Data for processing:
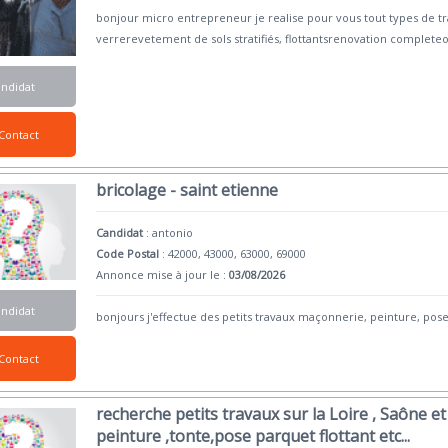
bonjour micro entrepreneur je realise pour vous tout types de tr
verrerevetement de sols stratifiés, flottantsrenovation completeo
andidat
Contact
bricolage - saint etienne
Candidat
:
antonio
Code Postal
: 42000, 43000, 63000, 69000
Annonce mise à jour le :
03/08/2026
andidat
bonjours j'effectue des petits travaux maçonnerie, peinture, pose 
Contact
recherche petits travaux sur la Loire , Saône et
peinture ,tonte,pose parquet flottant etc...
---
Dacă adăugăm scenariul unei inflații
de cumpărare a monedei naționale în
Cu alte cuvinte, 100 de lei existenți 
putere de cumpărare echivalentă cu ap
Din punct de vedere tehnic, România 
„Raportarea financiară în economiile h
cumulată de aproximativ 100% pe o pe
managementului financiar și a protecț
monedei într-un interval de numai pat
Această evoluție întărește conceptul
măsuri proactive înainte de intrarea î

Task to complete: Considering only the material above, set down every line from the one with "verrerevetement de sols" to the one with "recherche petits travaux", inclusive, exactly as written.

Worked solution:
verrerevetement de sols stratifiés, flottantsrenovation completeo
andidat
Contact
bricolage - saint etienne
Candidat
:
antonio
Code Postal
: 42000, 43000, 63000, 69000
Annonce mise à jour le :
03/08/2026
andidat
bonjours j'effectue des petits travaux maçonnerie, peinture, pose 
Contact
recherche petits travaux sur la Loire , Saône et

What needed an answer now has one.